# How chess figures move: features of movements

Many newcomers are concerned about various questions about how to play chess. As the figures move, this is the basis of all movements and moves. It is with this that the training begins. It is worth dwelling on them in detail.

There are 6 types of figures in all: a pawn, a rook (or tour), an elephant (it is also called an officer), a horse, a queen (otherwise a queen) and a king. They all go differently. Also there are their subtleties in the movements, depending on the game situation. So, let's talk about each separately.

## Pawn

How are the chess pieces from the second row? Pawns are the most numerous (there are 8 of them), but also the weakest characters. They can go only forward and only on one cage. Back they can not. They beat the figures a little differently - moving diagonally. The only case when a pawn can jump 2 cells ahead is at the very beginning of the battle, making its first move.

On the other hand, a pawn that has reached the opposite edge of the board can turn into any other figure. Most chess players choose the queen because of its versatility, but if the game situation demands, the "private" can become an officer, a rook, and a horse.

## Tour

Let us pass to the first row. How do chess figures, hidden behind pawns, go? The tour goes in a straight line, both horizontally and vertically. The number of cells that it can overstep is unlimited. It can also stop at any point. Backward movement is not prohibited. But the rook can not jump over other figures. She beats along the way: goes in a straight line, destroys the opponent and takes his place. All this without deviating from its line of movement.

There is a special move - castling. Only the king and the tour can take part in it. If one or both of them were already moving along the field, castling could not take place. The essence of this move is that the king moves 2 cells to the round, and she is moved to the king. This is the only case when two figures are involved in one move at a time.

## Horse

Let's continue studying chess. How do the figures go, which even people far from the game heard? Moving the horse is like the letter "G". He jumps over 2 squares and rises to the third, perpendicular to the previous movement. The step can be made both vertically and horizontally. Turn the horse is also capable of any direction. Therefore, this figure, standing in the center of the field, has 8 variants of movement. As a result of the move, the horse always turns out to be on the opposite color field.

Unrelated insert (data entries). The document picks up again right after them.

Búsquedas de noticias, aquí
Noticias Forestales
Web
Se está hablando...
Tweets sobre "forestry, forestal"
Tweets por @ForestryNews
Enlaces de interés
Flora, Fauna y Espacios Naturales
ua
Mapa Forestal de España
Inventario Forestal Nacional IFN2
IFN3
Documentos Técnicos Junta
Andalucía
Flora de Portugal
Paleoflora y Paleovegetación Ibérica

Another advantage of the horse - he can jump over other figures, including the enemy, without eating them. Without consequences for himself, he attacks the queen, rook or elephant, because they walk quite differently and will not be able to overtake the cunning. To beat, the horse must take the place of the attacked figure. Otherwise, he just jumps over it.

## Officer

How do chess figures move if they are elephants? On the diagonals. Each player has a "white" and "black" elephant. This name is given because of the initial color of the field on which the figure stands. You can not change it. The officer can not jump over other figures. Otherwise, his movements are not limited: in any diagonal direction, any number of cells. To eat an enemy figure standing in the way of an officer, you need to put it in its place.

## Queen

The most maneuverable and powerful figure. He walks the same way as an elephant and a rook taken together. That is, vertically, horizontally and diagonally to any number of cells and in all directions. He has only one limitation: you can not jump over the figures. In case of danger, the queen can hide in any direction. If necessary, attack from any point of the board. The queen is the most powerful weapon in the hands of a chess player.

## King

The most important and demanding protection figure. She will finish the study of how chess figures move. The king has almost no opportunity to hide, because he can move only 1 cell. Of course, he can walk in any direction: diagonally, vertically or horizontally. But it is also quite easy to control it, provided it is significantly removed. The king eats enemy figures just as he walks, moving one square. That's all that can be said about how chess figures walk.

It is with the king that the end of the game is connected. They put him mate. This means that the most important figure is under attack, and there is nowhere to hide: opponents are all around. Their figures, behind which you can hide, are also not around. If this position is created, the game ends. And the one who put the mat is considered a loser.

Shah is such a situation when the king is under attack, but he can leave or be shielded. It is also possible that a threatening figure can be eaten. The King can not be left under attack. How do chess figures work in this case? All actions of the player must be aimed at protecting the king.

Pat is a very interesting situation in the game. In this case, the king himself is not under attack, he is not declared a shah, but he has nowhere to go: all other cells are controlled by enemy figures. The retinue can not come to help either. Pat is counted for a draw, the game ends.

That's all there is to the basic element when playing chess. As the figures go, it is known that one can proceed to the party.